ACTION ITEM - Nothing but the text of the records belongs in your answer: repeat all of it exactly and leave out the images.

Collected data
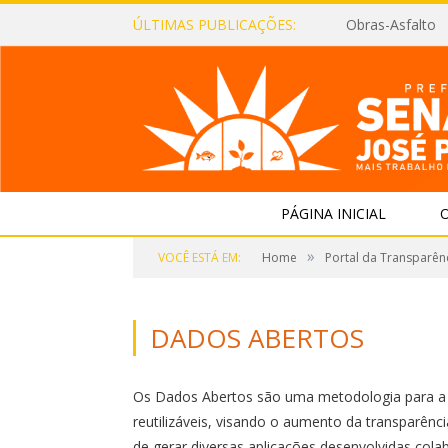
ÚLTIMAS PUBLICAÇÕES:
Obras-Asfalto
PÁGINA INICIAL
O
»
VOCÊ ESTÁ EM:
Home
Portal da Transparên
DADOS ABERTOS
Os Dados Abertos são uma metodologia para a
reutilizáveis, visando o aumento da transparênci
de gerar diversas aplicações desenvolvidas cola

SOLUTION -
ÚLTIMAS PUBLICAÇÕES:
Obras-Asfalto
PÁGINA INICIAL
O
»
VOCÊ ESTÁ EM:
Home
Portal da Transparên
DADOS ABERTOS
Os Dados Abertos são uma metodologia para a
reutilizáveis, visando o aumento da transparênci
de gerar diversas aplicações desenvolvidas cola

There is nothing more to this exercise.